7 Things to Know About College Loans

When you’re preparing to go to college, you need to know how to pay for your education. Unless you've got a great scholarship package, come from fabulous wealth, or are attending a community college or U.S. Service Academy, there's a good chance you will need to explore the possibility of college loans. Fortunately, college loans are relatively easy to receive. However, before you apply for college loans, there are some things you need to know:

  1. According to Federal Student Aid, there are federal student loans and private student loans. Federal students loans are often preferable because they have lower interest rates, meaning they are easier to pay back. Private student loans come from privately-owned banks or finance companies, meaning they’re seeking a profit and, therefore charge higher interest.
  2. However, federal student loans may be limited in size, meaning you will probably not be able to pay for an expensive degree with only federal loans. Choosing to attend a very expensive college may necessitate some use of private loans, which are more expensive.
  3. Federal student loans have a fixed interest rate, meaning your monthly payments will not change. This interest rate is locked in and uniform for all college student recipients. Private student loans can be either fixed rate or have adjustable interest rates. Just like with an adjustable rate mortgage, an adjustable rate student loan can result in the interest rate rising, meaning higher monthly payments. These loans can be inadvisable because student loans typically take years to pay off and monthly payments could rise unexpectedly multiple times.
  4. Despite being limited in size, federal loans are particularly advantageous because recipients do not have to start paying them back until six months after graduation. This allows students to finish their degree before being saddled with loan payments, but it can also be risky. Students can develop a false sense of security and not realize they are racking up "hidden" debt that can be crippling six months after graduation.
  5. Neither private student loans nor federal student loans are excused or forgiven if you do not graduate. If you drop out of college, you are still responsible for that debt. This can be especially tough in regard to private loans, some of which require you to start making monthly payments immediately. Even if college is tough, remember that you will have to pay off your student loans if you drop out.
  6. College loans cannot be discharged if you declare bankruptcy.
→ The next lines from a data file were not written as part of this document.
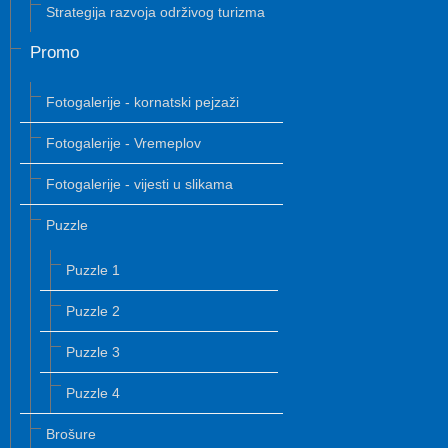
Strategija razvoja održivog turizma
Promo
Fotogalerije - kornatski pejzaži
Fotogalerije - Vremeplov
Fotogalerije - vijesti u slikama
Puzzle
Puzzle 1
Puzzle 2
Puzzle 3
Puzzle 4
Brošure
No matter what, unlike some other types of debt, you will be required to pay off your college loans. If you fall behind on your loan payments and begin to default on your college loans, your wages can be garnished, meaning part of your pay automatically goes to pay your college loans. If this happens, it will damage your credit score.
  7. Finally, you can minimize the number of college loans you need by applying for scholarships and grants, which are forms of financial aid you don’t need to repay. Scholarships often come from the college itself or from various nonprofit organizations. Grants typically come from the college, state, or federal government. Applying for federal grants and scholarships can be done for free by filling out the Free Application for Federal Student Aid.